> **Your task**:
The entries below are to be written out exactly, with no images included.

The records below:

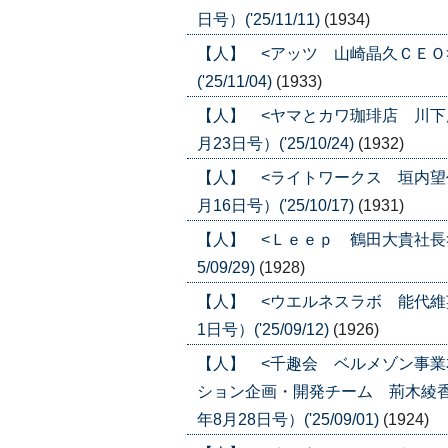
日号）('25/11/11)
(1934)
【人】 <アッツ 山崎晶久ＣＥＯ>
('25/11/04)
(1933)
【人】 <ヤマとカワ珈琲店 川下康
月23日号）('25/10/24)
(1932)
【人】 <ライトワークス 垣内望代
月16日号）('25/10/17)
(1931)
【人】 <Ｌｅｅｐ 鶴田大貴社長> 
5/09/29)
(1928)
【人】 <ウエルネスラボ 能代維英
1日号）('25/09/12)
(1926)
【人】 <千趣会 ベルメゾン事
ション企画・開発チーム 荊木綾香
年8月28日号）('25/09/01)
(1924)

End of The records.

> **Task response**:
日号）('25/11/11)
(1934)
【人】 <アッツ 山崎晶久ＣＥＯ>
('25/11/04)
(1933)
【人】 <ヤマとカワ珈琲店 川下康
月23日号）('25/10/24)
(1932)
【人】 <ライトワークス 垣内望代
月16日号）('25/10/17)
(1931)
【人】 <Ｌｅｅｐ 鶴田大貴社長> 
5/09/29)
(1928)
【人】 <ウエルネスラボ 能代維英
1日号）('25/09/12)
(1926)
【人】 <千趣会 ベルメゾン事
ション企画・開発チーム 荊木綾香
年8月28日号）('25/09/01)
(1924)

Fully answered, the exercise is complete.